To enhance the kinetics and overall production of renewable H2 fuel through a two-step thermochemical water splitting cycle, three-dimensionally ordered macroporous (3DOM) Ce1–xZrxO2 (x = 0, 0.1, 0.2, 0.3, 0.4, and 0.5) materials were synthesized via colloidal crystal templating. The interconnected macropore system in these materials facilitates ready access to a relatively large active surface area (tens of m2/g), which benefits the heterogeneous reaction. Two different synthetic routes were employed, a methanolic solution of metal chloride salts, and a Pechini-type gel. These routes produced significant differences in the compositional homogeneity of the resulting mixed oxide. 3DOM Ce1–xZrxO2 synthesized with methanolic precursors had distinct CeO2- and ZrO2-rich domains, whereas the Pechini samples contained only a single phase. At higher Zr content, heterogeneities present in the samples from the methanolic synthesis increased both the productivity and peak production rates of H2 compared to the single-phase Pechini samples.
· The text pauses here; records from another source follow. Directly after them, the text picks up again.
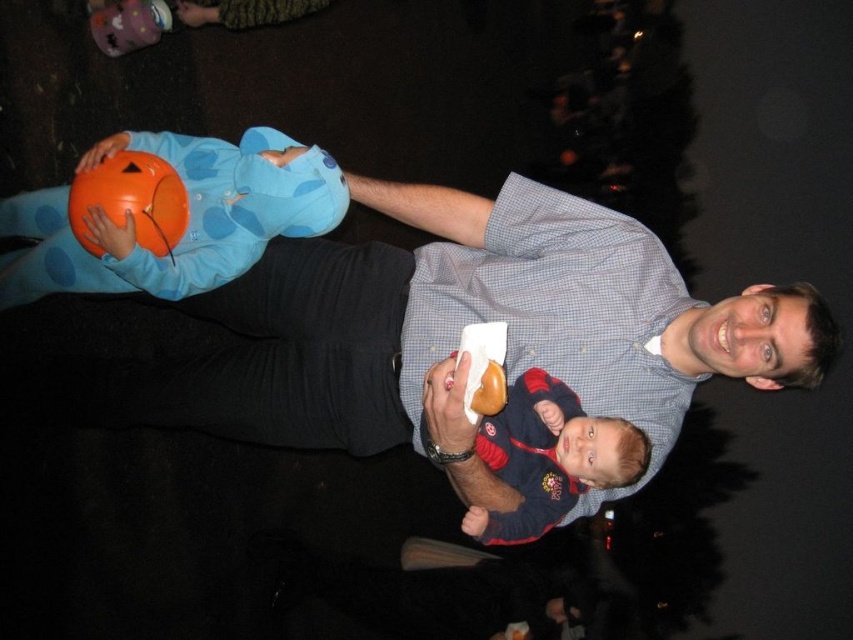 You are a photographer trying to capture a group photo of the matte blue shirt at center and the matte blue sweater at center. Which one should you focus on first if you want to ensure they are both in focus?

The matte blue shirt at center is much taller as matte blue sweater at center, so you should focus on the taller one first to ensure depth of field includes both.

You are a photographer trying to focus on two specific points in the image. The first point is at coordinates point [173,160] and the second is at point [537,429]. Which point is closer to your camera?

Point [173,160] is closer to the camera than point [537,429]. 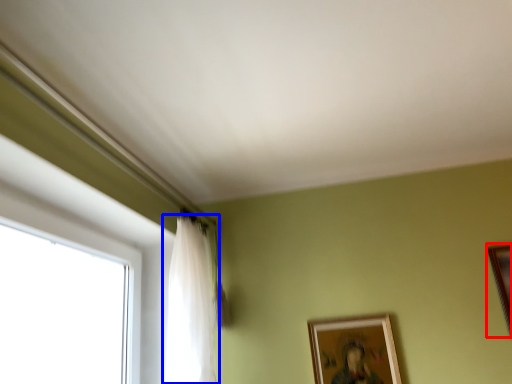 Question: Among these objects, which one is nearest to the camera, picture frame (highlighted by a red box) or curtain (highlighted by a blue box)?

Choices:
 (A) picture frame
 (B) curtain

Answer: (B) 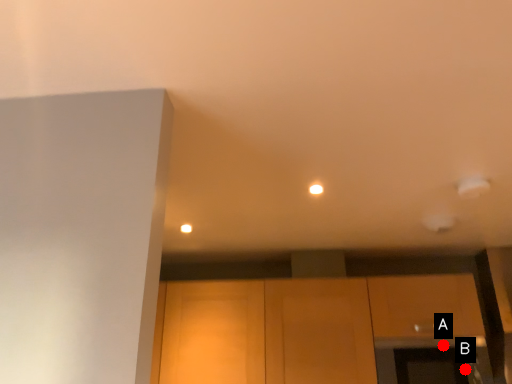 Question: Two points are circled on the image, labeled by A and B beside each circle. Which point appears closest to the camera in this image?

Choices:
 (A) A is closer
 (B) B is closer

Answer: (B)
Increasing the content of Zr in the mixed oxides also stabilized the 3DOM structure at 825 °C. All 3DOM Ce1–xZrxO2 materials exhibited significantly faster kinetics during water splitting compared to sintered, micrometer-sized CeO2 granules. Pechini-derived 3DOM Ce0.8Zr0.2O2 maximized both H2 production and peak production rates, offering better catalytic performance over 3DOM CeO2.